Task item:
Gather every line from the entries below that includes "Windows".

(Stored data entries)
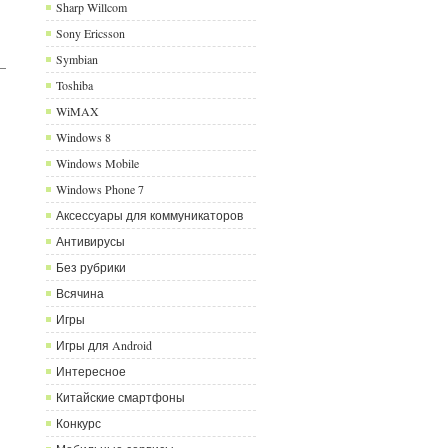
Sharp Willcom
Sony Ericsson
Symbian
Toshiba
WiMAX
Windows 8
Windows Mobile
Windows Phone 7
Аксессуары для коммуникаторов
Антивирусы
Без рубрики
Всячина
Игры
Игры для Android
Интересное
Китайские смартфоны
Конкурс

Answer box:
Windows 8
Windows Mobile
Windows Phone 7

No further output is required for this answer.